Exactly and only the lines from the line holding "Chiedi all'AI" to the end of the records should be reproduced. Leave pictures out.
Start of Block
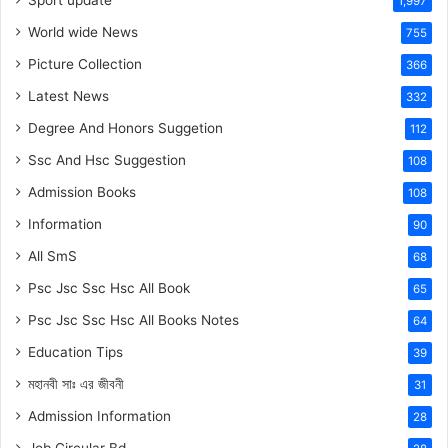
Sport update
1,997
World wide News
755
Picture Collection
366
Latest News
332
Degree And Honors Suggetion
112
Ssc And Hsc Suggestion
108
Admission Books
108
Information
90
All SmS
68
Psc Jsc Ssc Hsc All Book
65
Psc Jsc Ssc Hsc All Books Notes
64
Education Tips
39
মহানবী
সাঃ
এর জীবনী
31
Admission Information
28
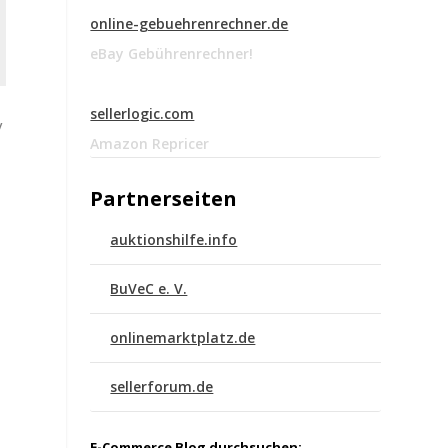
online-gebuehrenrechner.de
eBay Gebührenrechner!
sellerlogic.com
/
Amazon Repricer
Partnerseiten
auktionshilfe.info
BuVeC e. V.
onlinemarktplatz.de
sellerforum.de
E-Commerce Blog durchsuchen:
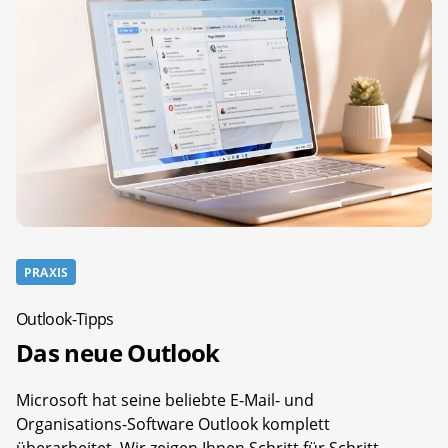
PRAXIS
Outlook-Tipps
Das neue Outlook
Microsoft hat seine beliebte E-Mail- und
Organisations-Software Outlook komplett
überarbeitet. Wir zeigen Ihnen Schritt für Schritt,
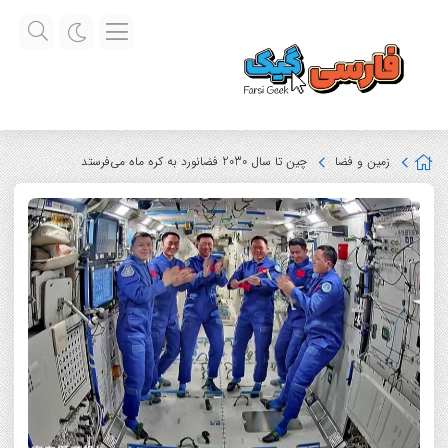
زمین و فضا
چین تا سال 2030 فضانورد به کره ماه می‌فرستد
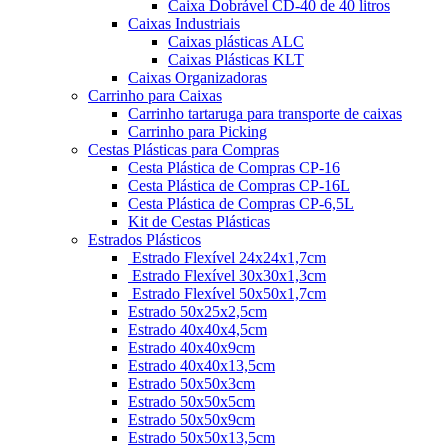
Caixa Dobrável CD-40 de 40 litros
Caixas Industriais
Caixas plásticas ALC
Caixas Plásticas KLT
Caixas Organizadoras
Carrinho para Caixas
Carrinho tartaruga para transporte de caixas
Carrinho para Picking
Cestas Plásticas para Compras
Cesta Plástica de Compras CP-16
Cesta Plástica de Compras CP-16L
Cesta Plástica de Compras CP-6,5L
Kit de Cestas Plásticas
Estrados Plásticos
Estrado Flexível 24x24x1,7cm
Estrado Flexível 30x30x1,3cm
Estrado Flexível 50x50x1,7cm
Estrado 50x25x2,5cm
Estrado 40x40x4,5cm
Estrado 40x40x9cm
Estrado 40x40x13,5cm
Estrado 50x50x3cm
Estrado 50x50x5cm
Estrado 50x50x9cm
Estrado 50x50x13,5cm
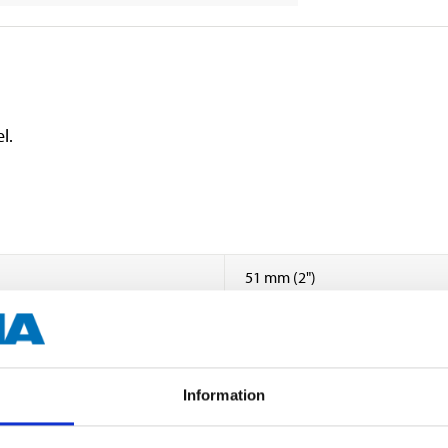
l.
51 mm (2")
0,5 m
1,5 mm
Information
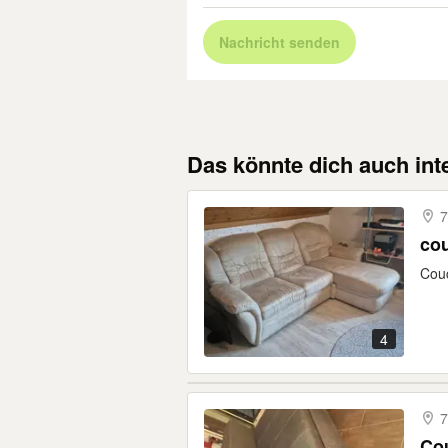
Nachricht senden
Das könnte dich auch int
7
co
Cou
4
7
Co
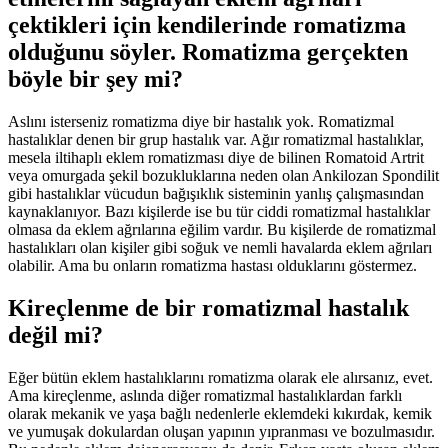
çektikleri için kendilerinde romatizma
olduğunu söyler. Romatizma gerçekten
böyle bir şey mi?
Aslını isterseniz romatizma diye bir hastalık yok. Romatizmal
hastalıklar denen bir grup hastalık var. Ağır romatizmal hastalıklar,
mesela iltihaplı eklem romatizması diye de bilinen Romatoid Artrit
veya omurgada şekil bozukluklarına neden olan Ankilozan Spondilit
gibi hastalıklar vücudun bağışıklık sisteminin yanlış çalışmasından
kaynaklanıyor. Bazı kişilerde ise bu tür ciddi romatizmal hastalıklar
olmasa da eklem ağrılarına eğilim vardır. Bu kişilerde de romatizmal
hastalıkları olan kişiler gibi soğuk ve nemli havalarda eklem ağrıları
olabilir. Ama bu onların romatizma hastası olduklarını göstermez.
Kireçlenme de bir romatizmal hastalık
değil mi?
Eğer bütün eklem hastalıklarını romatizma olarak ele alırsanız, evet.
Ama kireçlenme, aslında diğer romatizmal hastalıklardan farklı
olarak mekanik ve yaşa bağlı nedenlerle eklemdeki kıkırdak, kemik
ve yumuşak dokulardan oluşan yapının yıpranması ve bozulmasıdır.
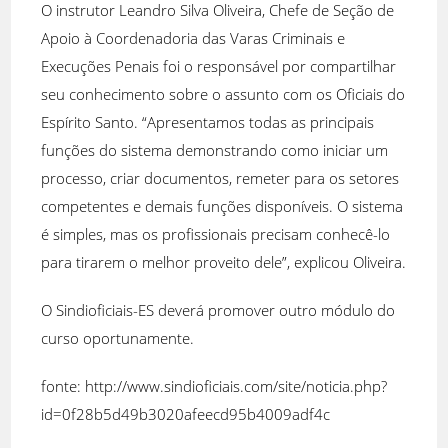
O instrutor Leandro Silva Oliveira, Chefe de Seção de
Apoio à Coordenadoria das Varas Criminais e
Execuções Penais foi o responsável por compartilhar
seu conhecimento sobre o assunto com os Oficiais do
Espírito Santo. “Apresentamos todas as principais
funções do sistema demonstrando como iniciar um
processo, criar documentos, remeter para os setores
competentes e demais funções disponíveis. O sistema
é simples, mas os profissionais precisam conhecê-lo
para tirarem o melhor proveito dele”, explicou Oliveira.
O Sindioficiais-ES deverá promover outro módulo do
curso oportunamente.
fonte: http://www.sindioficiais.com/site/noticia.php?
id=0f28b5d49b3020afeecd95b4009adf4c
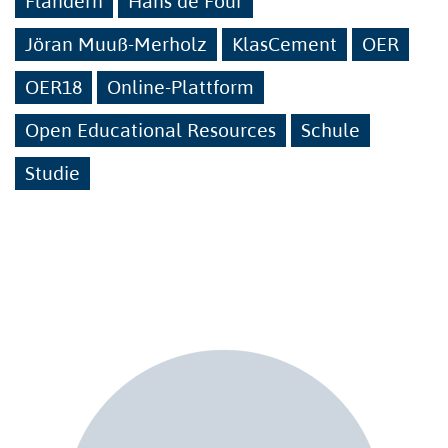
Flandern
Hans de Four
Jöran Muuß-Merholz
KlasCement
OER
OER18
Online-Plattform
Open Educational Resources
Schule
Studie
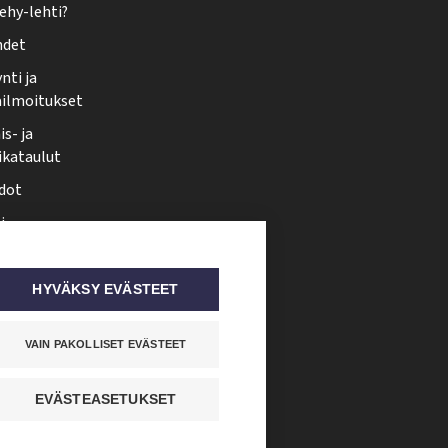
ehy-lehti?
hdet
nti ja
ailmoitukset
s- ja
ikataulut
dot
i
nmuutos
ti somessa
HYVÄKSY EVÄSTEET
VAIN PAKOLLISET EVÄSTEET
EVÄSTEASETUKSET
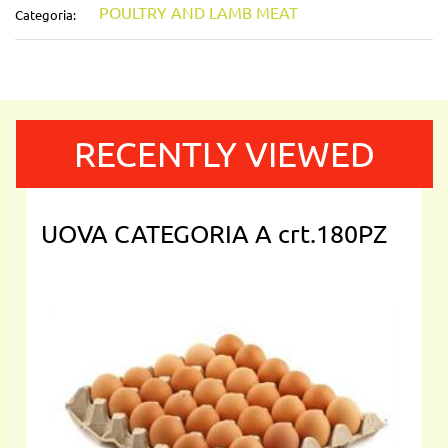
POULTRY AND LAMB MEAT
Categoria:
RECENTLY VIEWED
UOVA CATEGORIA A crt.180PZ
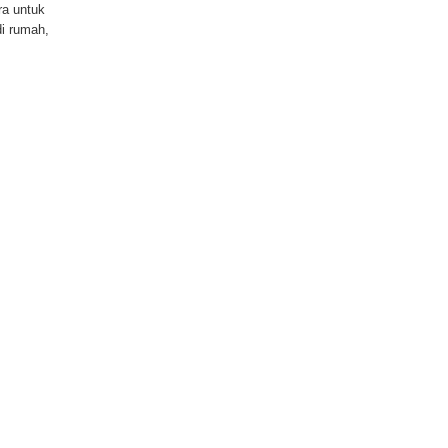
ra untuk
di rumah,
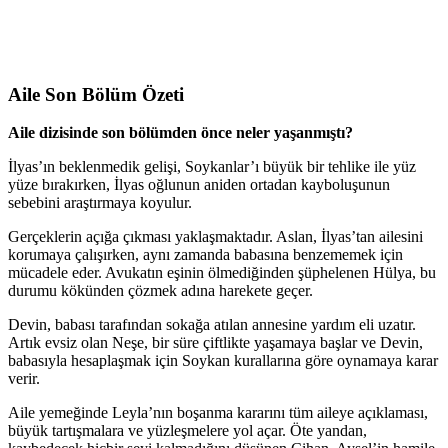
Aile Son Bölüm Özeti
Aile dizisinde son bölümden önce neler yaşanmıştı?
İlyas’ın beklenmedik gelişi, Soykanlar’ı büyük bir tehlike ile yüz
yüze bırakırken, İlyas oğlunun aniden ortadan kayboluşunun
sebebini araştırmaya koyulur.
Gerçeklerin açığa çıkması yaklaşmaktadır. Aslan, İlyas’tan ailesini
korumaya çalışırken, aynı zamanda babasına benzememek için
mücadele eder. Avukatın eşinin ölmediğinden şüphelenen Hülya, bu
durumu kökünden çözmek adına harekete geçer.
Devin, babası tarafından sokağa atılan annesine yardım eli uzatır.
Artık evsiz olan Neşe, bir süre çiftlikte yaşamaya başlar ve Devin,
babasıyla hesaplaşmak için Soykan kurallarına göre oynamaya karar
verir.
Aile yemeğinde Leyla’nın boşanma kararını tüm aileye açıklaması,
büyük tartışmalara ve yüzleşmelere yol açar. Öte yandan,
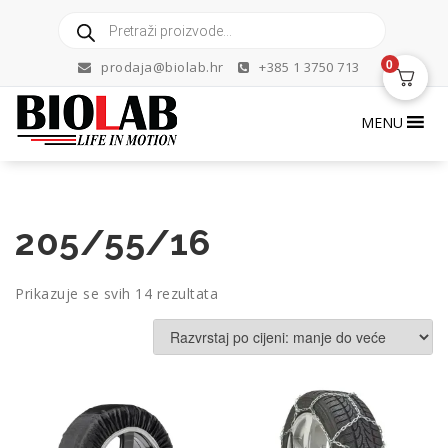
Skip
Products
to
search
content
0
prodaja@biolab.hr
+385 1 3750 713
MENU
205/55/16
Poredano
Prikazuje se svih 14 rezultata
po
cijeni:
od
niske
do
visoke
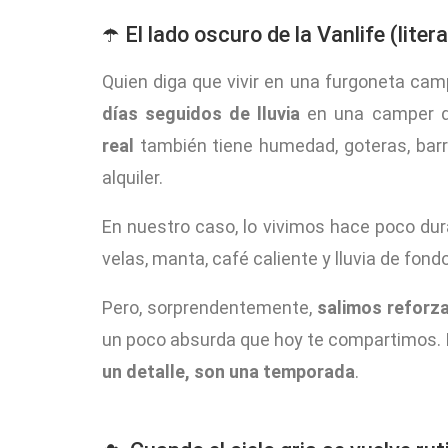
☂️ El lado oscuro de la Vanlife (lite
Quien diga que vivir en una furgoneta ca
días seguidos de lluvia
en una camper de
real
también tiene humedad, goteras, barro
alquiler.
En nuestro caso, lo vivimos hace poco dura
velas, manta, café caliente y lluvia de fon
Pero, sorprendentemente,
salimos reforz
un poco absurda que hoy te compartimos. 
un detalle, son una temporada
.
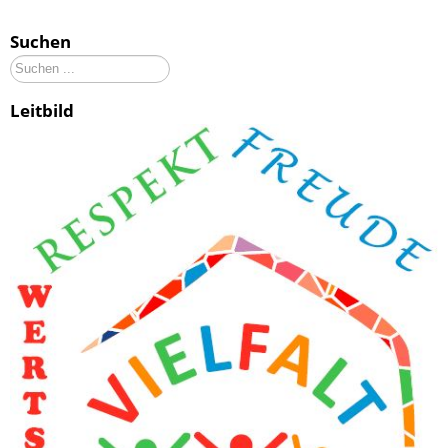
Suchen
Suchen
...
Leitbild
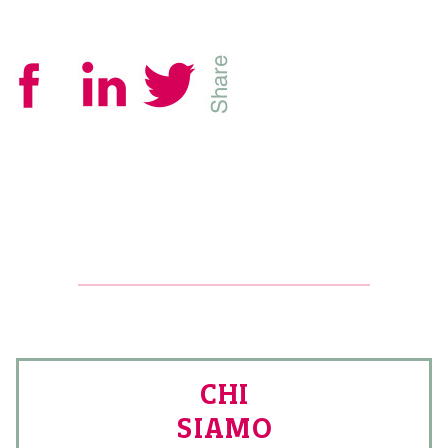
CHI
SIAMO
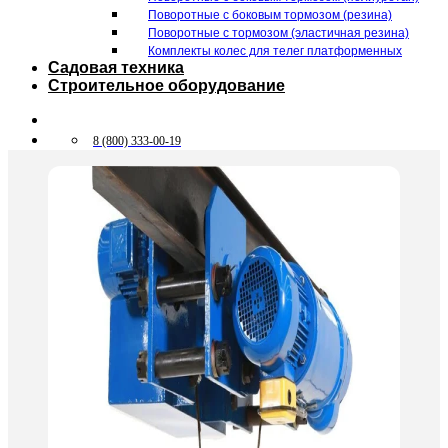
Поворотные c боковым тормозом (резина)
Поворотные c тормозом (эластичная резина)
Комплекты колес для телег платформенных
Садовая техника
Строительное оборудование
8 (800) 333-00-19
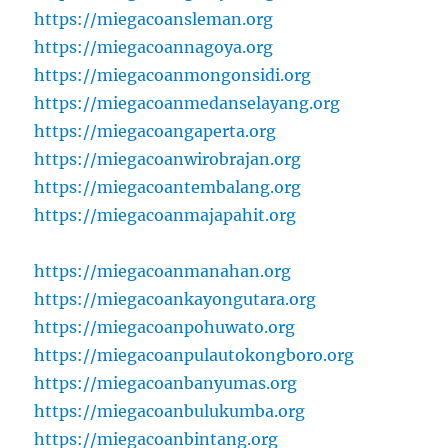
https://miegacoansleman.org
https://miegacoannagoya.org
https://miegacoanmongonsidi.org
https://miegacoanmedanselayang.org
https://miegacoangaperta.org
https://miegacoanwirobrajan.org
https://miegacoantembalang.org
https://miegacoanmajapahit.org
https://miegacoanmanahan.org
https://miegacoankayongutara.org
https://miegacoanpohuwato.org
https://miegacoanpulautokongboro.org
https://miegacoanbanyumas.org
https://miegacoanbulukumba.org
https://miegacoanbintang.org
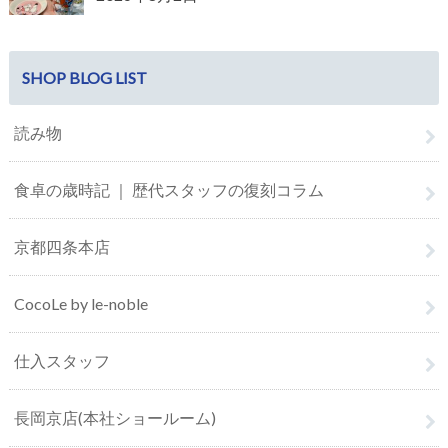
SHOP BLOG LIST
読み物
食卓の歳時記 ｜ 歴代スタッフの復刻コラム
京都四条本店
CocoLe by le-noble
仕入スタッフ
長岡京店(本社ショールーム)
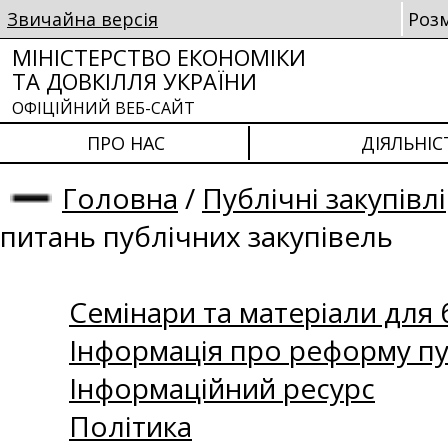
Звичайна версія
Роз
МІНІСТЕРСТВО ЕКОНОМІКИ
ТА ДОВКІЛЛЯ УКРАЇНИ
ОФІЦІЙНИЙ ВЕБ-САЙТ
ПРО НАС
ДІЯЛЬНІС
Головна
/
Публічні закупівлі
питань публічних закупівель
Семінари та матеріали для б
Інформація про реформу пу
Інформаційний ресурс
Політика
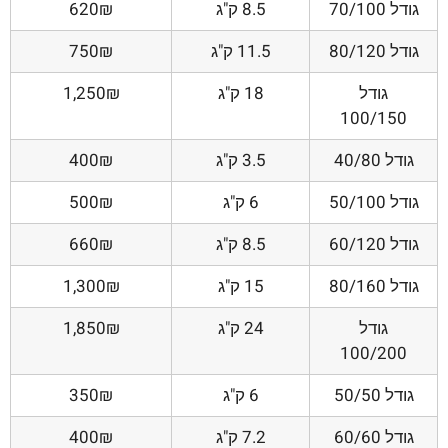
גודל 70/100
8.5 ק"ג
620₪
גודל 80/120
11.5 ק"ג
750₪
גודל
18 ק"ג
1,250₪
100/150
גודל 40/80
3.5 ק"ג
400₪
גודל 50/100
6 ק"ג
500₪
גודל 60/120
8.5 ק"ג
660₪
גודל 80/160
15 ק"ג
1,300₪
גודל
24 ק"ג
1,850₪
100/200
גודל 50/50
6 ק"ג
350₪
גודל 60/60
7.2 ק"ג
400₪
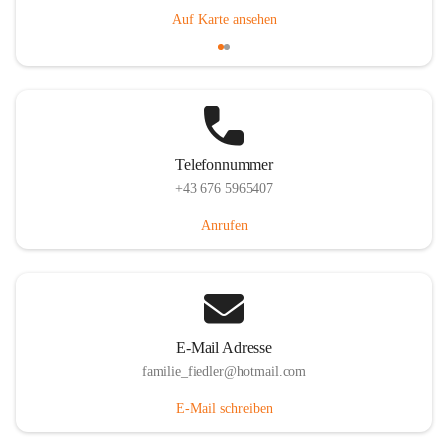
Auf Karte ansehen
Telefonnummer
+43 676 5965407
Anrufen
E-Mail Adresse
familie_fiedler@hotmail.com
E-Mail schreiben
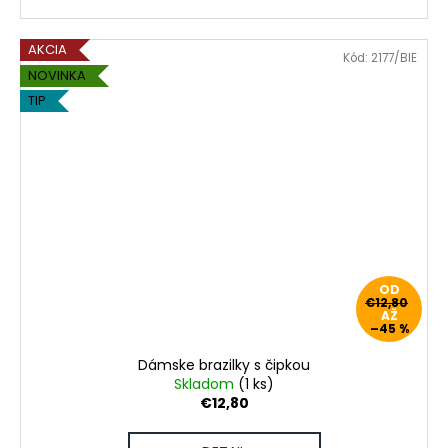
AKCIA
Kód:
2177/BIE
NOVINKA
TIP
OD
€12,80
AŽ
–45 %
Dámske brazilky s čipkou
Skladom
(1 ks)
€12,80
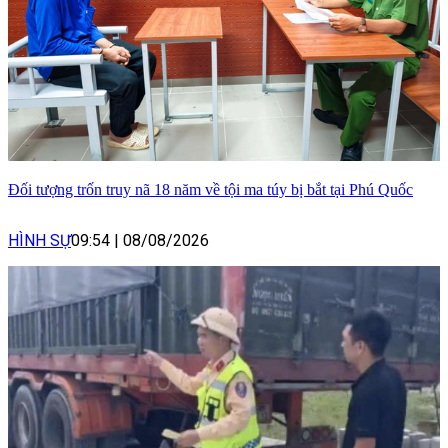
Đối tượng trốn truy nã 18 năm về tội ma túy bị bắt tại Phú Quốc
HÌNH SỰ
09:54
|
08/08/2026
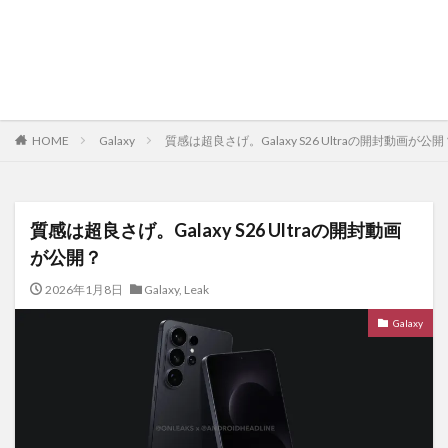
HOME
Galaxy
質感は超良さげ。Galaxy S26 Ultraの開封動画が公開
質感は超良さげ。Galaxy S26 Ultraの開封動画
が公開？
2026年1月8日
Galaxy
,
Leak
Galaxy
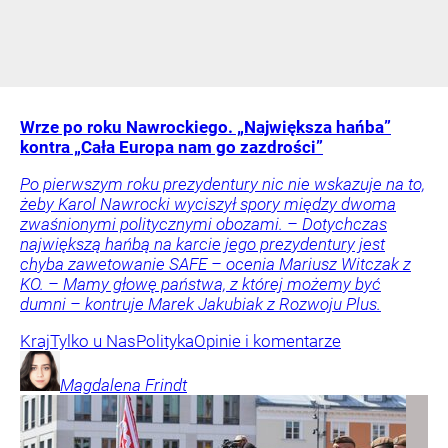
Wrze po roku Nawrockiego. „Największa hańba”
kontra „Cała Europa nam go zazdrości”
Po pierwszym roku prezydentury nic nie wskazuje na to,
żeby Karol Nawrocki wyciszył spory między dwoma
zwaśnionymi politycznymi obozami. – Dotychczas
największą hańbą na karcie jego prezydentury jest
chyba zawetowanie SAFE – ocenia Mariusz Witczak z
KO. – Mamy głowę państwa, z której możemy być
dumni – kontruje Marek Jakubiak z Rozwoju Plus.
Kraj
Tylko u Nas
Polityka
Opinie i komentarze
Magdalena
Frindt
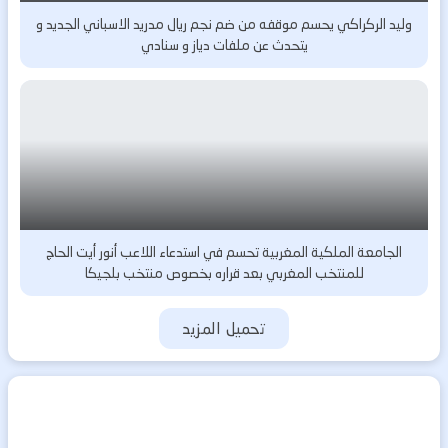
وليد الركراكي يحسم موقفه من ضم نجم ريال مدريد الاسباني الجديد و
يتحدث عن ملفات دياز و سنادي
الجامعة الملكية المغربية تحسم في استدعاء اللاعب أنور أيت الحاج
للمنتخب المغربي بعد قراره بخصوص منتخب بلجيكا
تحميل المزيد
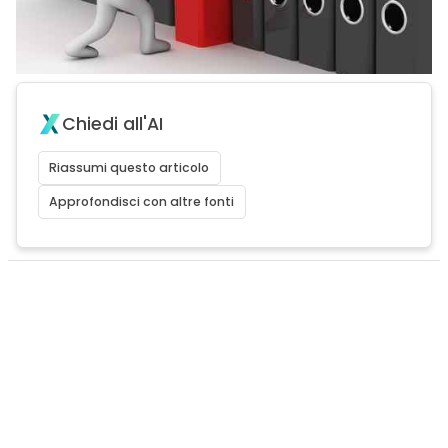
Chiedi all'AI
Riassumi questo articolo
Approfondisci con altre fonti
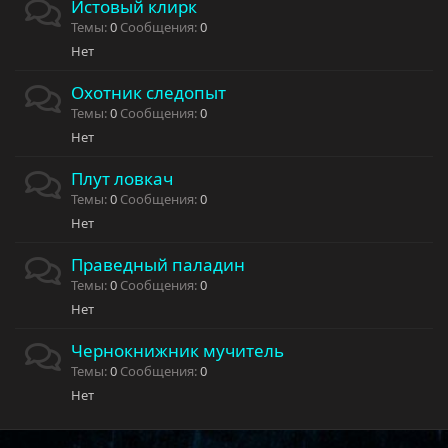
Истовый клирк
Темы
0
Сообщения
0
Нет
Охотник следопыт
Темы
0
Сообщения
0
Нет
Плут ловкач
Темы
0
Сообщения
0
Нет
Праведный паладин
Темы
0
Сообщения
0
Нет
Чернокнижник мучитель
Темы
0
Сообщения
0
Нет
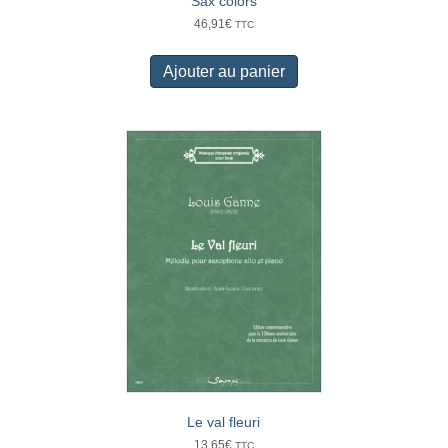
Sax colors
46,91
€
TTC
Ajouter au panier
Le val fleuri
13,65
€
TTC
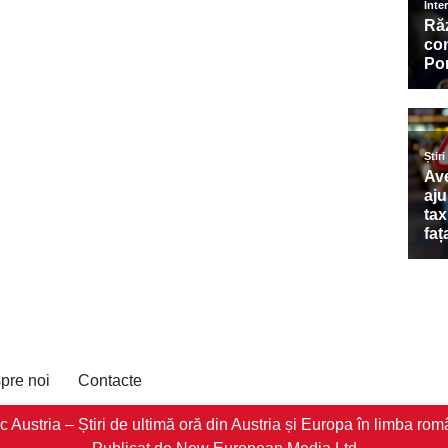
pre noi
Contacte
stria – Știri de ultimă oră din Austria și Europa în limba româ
End of Block
ANSWER TO THIS TASK:
Chiedi all'AI
Riassumi questo articolo
Approfondisci con altre fonti
Истовый клирк
Темы
0
Сообщения
0
Нет
Охотник следопыт
Темы
0
Сообщения
0
Нет
Плут ловкач
Темы
0
Сообщения
0
Нет
Праведный паладин
Темы
0
Сообщения
0
Нет
Чернокнижник мучитель
Темы
0
Сообщения
0
Нет
Sax colors
46,91
€
TTC
Ajouter au panier
Le val fleuri
13,65
€
TTC
pre noi
Contacte
stria – Știri de ultimă oră din Austria și Europa în limba româ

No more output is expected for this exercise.